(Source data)

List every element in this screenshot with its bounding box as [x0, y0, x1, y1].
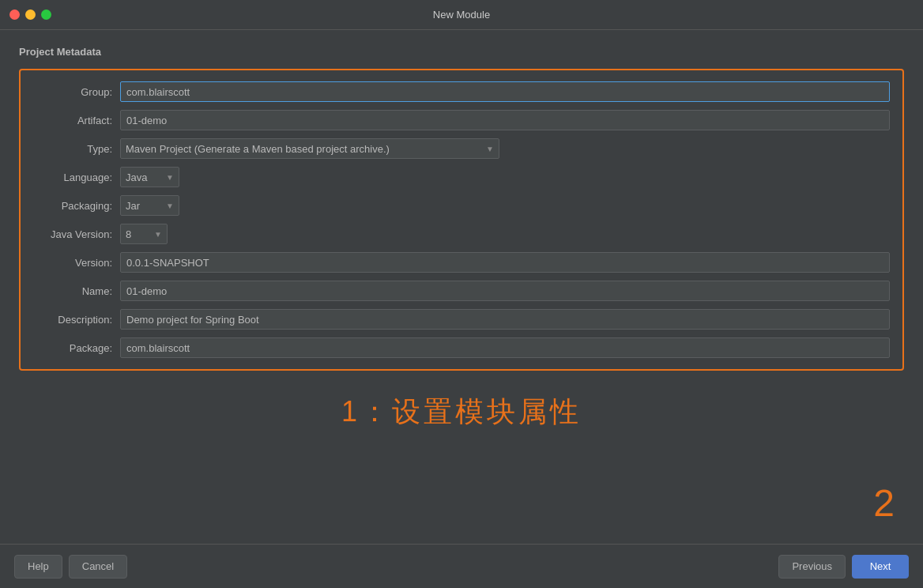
description-row: Description:: [33, 309, 890, 330]
main-content: Project Metadata Group: Artifact: Type: …: [0, 30, 923, 432]
bottom-right-buttons: Previous Next: [778, 555, 909, 579]
type-dropdown-icon: ▼: [486, 145, 494, 153]
java-version-dropdown-icon: ▼: [154, 230, 162, 239]
package-input[interactable]: [120, 337, 890, 358]
previous-button[interactable]: Previous: [778, 555, 846, 579]
version-label: Version:: [33, 257, 120, 269]
language-dropdown-icon: ▼: [166, 173, 174, 182]
artifact-input[interactable]: [120, 110, 890, 130]
description-label: Description:: [33, 314, 120, 326]
group-input[interactable]: [120, 81, 890, 102]
package-row: Package:: [33, 337, 890, 358]
packaging-label: Packaging:: [33, 200, 120, 212]
minimize-button[interactable]: [25, 9, 36, 20]
language-row: Language: Java ▼: [33, 167, 890, 187]
version-row: Version:: [33, 252, 890, 273]
description-input[interactable]: [120, 309, 890, 330]
package-label: Package:: [33, 342, 120, 354]
java-version-label: Java Version:: [33, 228, 120, 240]
help-button[interactable]: Help: [14, 555, 62, 579]
java-version-select[interactable]: 8 ▼: [120, 224, 168, 244]
title-bar: New Module: [0, 0, 923, 30]
number-annotation: 2: [873, 481, 895, 525]
language-select[interactable]: Java ▼: [120, 167, 179, 187]
bottom-bar: Help Cancel Previous Next: [0, 544, 923, 588]
bottom-left-buttons: Help Cancel: [14, 555, 127, 579]
section-title: Project Metadata: [19, 46, 904, 58]
artifact-row: Artifact:: [33, 110, 890, 130]
name-label: Name:: [33, 285, 120, 297]
java-version-select-text: 8: [126, 228, 149, 240]
java-version-row: Java Version: 8 ▼: [33, 224, 890, 244]
maximize-button[interactable]: [41, 9, 51, 20]
group-row: Group:: [33, 81, 890, 102]
type-label: Type:: [33, 143, 120, 155]
name-input[interactable]: [120, 281, 890, 301]
traffic-lights: [9, 9, 51, 20]
language-select-text: Java: [126, 172, 161, 183]
name-row: Name:: [33, 281, 890, 301]
packaging-dropdown-icon: ▼: [166, 202, 174, 210]
step-annotation: 1：设置模块属性: [19, 393, 904, 432]
packaging-row: Packaging: Jar ▼: [33, 195, 890, 216]
language-label: Language:: [33, 172, 120, 183]
version-input[interactable]: [120, 252, 890, 273]
cancel-button[interactable]: Cancel: [69, 555, 127, 579]
metadata-box: Group: Artifact: Type: Maven Project (Ge…: [19, 69, 904, 371]
window-title: New Module: [433, 9, 490, 21]
type-select-text: Maven Project (Generate a Maven based pr…: [126, 143, 481, 155]
artifact-label: Artifact:: [33, 115, 120, 126]
close-button[interactable]: [9, 9, 20, 20]
next-button[interactable]: Next: [852, 555, 909, 579]
type-row: Type: Maven Project (Generate a Maven ba…: [33, 138, 890, 159]
packaging-select[interactable]: Jar ▼: [120, 195, 179, 216]
packaging-select-text: Jar: [126, 200, 161, 212]
group-label: Group:: [33, 86, 120, 98]
type-select[interactable]: Maven Project (Generate a Maven based pr…: [120, 138, 499, 159]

## TASK REQUIREMENTS
Within the data above, find the lines that contain the word "icon" and copy each of them.

## ANSWER TO THE EXERCISE
type-dropdown-icon: ▼: [486, 145, 494, 153]
java-version-dropdown-icon: ▼: [154, 230, 162, 239]
language-dropdown-icon: ▼: [166, 173, 174, 182]
packaging-dropdown-icon: ▼: [166, 202, 174, 210]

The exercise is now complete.